Generally, two types of use case bases, as we talked about. One, as we said, is when there are not enough distinct values available for the hash distribution to be evenly across the shard. Or if we need to have control over how the data is actually distributed, what data partitions are put together, the chunks? And these chunks, where are they located?

Now, what goes on under the hood? Basically, you identify your mapping key values based on the sharding, where they’re going to be placed. And all of these are then stored in the directory table, as we’ll see in just a minute.

The directory table is then automatically created and stored in the shard catalog. And it is also shared by the director and the client, so it is used for better routing of connections and requests, as well as better data selection. So on the client side, the connection pool, then you create them based on the directory information that is cached. So all of these routing operations can then be performed more efficiently based on the structure.

And then, as I mentioned, this directory is automatically maintained by Oracle. As you insert, delete, alter, or make changes to the data, these operations are automatically maintained for data management. Now, the sharded table contains a virtual column that provides this type of partitioning information, which is used behind the scenes to improve pruning and data management for client access.

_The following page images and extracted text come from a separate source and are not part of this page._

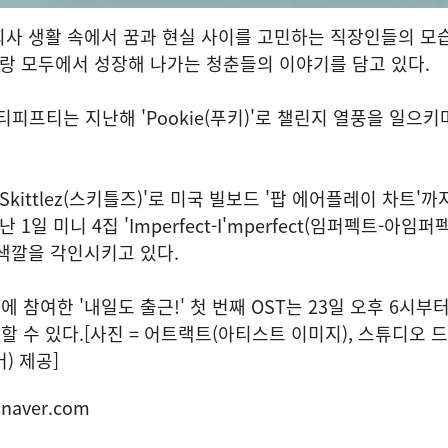
회사 생활 속에서 꿈과 현실 사이를 고민하는 직장인들의 모
사랑 모두에서 성장해 나가는 청춘들의 이야기를 담고 있다.
티피프티는 지난해 'Pookie(푸키)'로 챌린지 열풍을 일으
Skittlez(스키틀즈)'로 미국 빌보드 '팝 에어플레이 차트'
1일 미니 4집 'Imperfect-I'mperfect(임퍼펙트-아임퍼
색깔을 각인시키고 있다.
참여한 '내일도 출근!' 첫 번째 OST는 23일 오후 6시부터
 수 있다.[사진 = 어트랙트(아티스트 이미지), 스튜디오 
버) 제공]
naver.com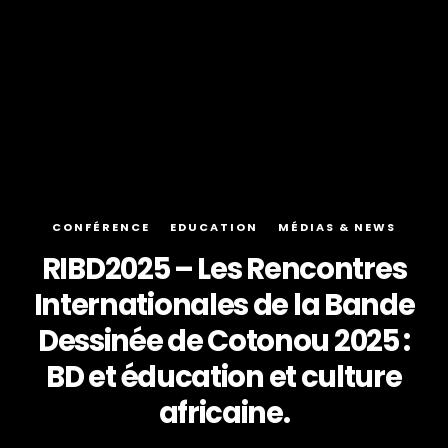
CONFÉRENCE
EDUCATION
MÉDIAS & NEWS
RIBD2025 – Les Rencontres
Internationales de la Bande
Dessinée de Cotonou 2025 :
BD et éducation et culture
africaine.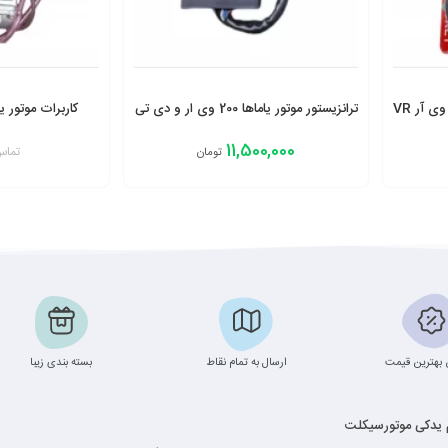
ترانزیستور موتور یاماها 200 وی ار و دی تی
کاربرات موتور یاماه
DT200
11,500,000
تماس
تومان
افزودن به سبد
افزودن به سبد
بهترین قیمت
ارسال به تمام نقاط
بسته بندی زیبا
م یدکی موتورسیکلت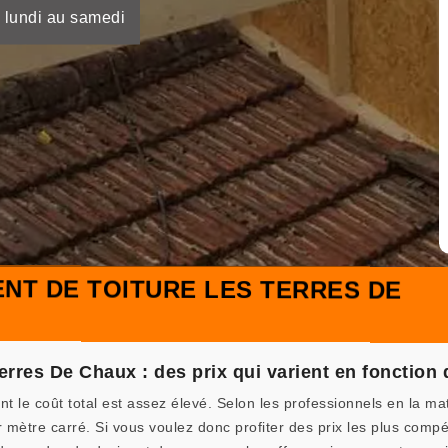
 lundi au samedi
NT DE TOITURE LES TERRES DE
rres De Chaux : des prix qui varient en fonction
t le coût total est assez élevé. Selon les professionnels en la mat
ètre carré. Si vous voulez donc profiter des prix les plus compéti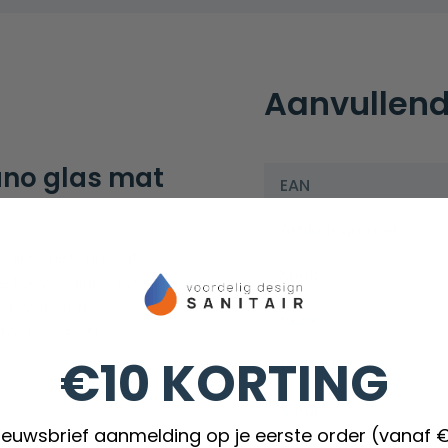
Aanvullend
no glas mat
EAN
Artikelnummer
 glas met mat wit
Merk
e toevoeging creëert in
n is van een
Serie
toch heel strak.
€10 KORTING
Garantie
Kleur
Silvio douchewanden zijn
nieuwsbrief aanmelding op je eerste order (vanaf 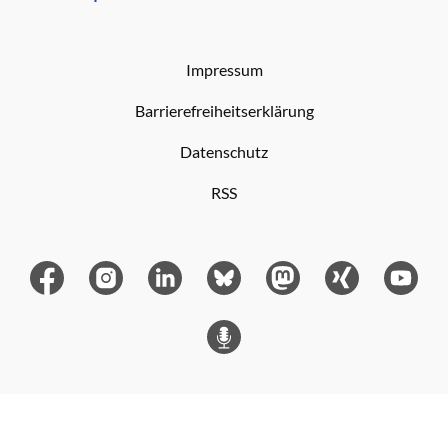
Impressum
Barrierefreiheitserklärung
Datenschutz
RSS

So here, if we take a look under the hood of what we have available and what goes on, you can see that we create a shard table. In the shard table, we identify the key that determines how the data is distributed. Then the rest of the information about the data, that is provided in the sharded table.

Then, based on our structure and the mapping we have defined, we will assign each specific partition to a particular shard. So here, these partitions are mapped to this particular shard. And then the other partitions are mapped to this shard.

So behind the scene, the mapping table that we talked about, the directory is created, where it identifies the rows, identifies which partition they belong to and which shard those partitions are stored at. So this can then be cached both, as we said, on the client and in the database for routing, for better execution and load management.

Now, how do we use it? Basically, when we create a sharded table, we specify that we will partition by directory. Then we identify the key column or the key column list if there is more than one. And then, of course, we build our partitions and then identify exactly what the different conditions are for each partition, where each one is going. And then based on the structure, the table is built and then maintained behind the scenes.

In the future, remember, we said that sometimes we don’t know specific new partitions or something that is coming in. You can go ahead and alter a table and add a partition, identify the tablespace and places where that information is going to go to. Next, you can split an existing partition. So here, we are doing the ALTER TABLE SPLIT PARTITION. And then we identify how to divide that particular partition into multiple partitions. So then the structures would be properly created and maintained behind the scenes.

So this gives you an overview of directory-based sharding. I hope it helps.